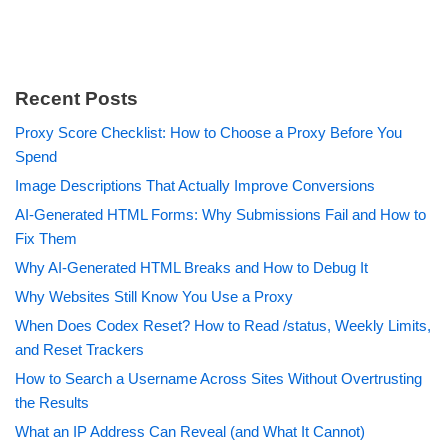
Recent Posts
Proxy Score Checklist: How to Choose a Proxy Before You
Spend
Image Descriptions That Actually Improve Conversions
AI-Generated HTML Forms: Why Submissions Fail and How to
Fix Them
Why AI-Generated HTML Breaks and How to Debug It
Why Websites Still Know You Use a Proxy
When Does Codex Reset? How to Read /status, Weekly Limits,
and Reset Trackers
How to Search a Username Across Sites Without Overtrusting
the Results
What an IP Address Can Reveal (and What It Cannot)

* * *

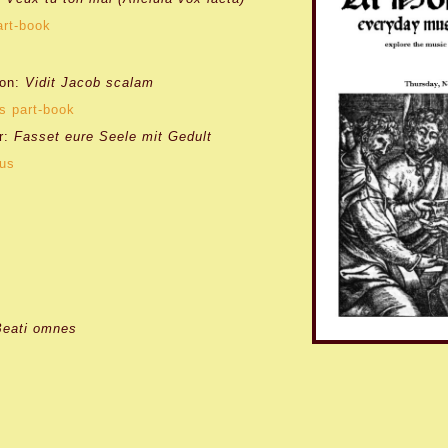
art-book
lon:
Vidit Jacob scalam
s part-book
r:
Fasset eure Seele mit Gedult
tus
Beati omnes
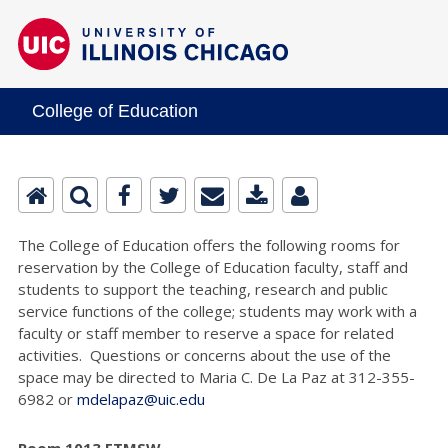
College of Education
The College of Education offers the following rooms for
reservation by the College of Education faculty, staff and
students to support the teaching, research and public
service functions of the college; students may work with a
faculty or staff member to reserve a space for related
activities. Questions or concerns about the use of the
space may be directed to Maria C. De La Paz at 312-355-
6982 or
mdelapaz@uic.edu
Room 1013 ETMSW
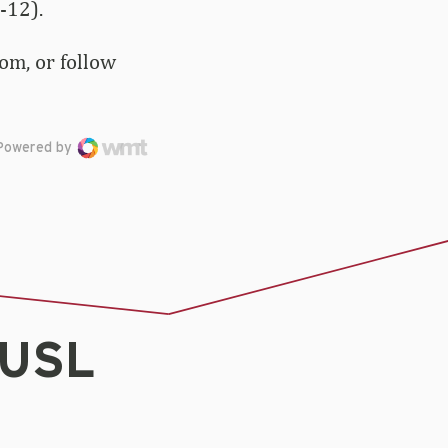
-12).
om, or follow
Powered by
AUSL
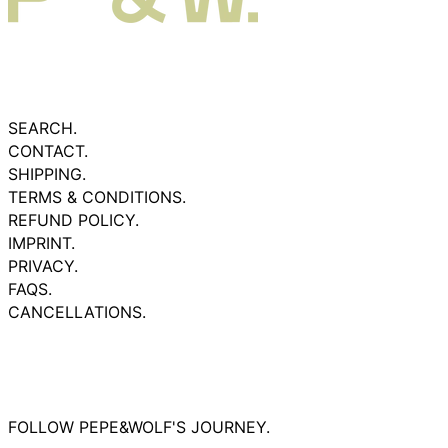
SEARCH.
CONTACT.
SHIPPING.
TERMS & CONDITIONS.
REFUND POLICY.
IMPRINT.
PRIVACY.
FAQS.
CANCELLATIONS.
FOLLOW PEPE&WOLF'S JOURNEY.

> **What you are asked to do**:
Reproduce exactly, and only, the part of the listing above that begins at the line with "Image Descriptions That" and goes on through the line with "What an IP Address".

> **Solution for this exercise**:
Image Descriptions That Actually Improve Conversions
AI-Generated HTML Forms: Why Submissions Fail and How to
Fix Them
Why AI-Generated HTML Breaks and How to Debug It
Why Websites Still Know You Use a Proxy
When Does Codex Reset? How to Read /status, Weekly Limits,
and Reset Trackers
How to Search a Username Across Sites Without Overtrusting
the Results
What an IP Address Can Reveal (and What It Cannot)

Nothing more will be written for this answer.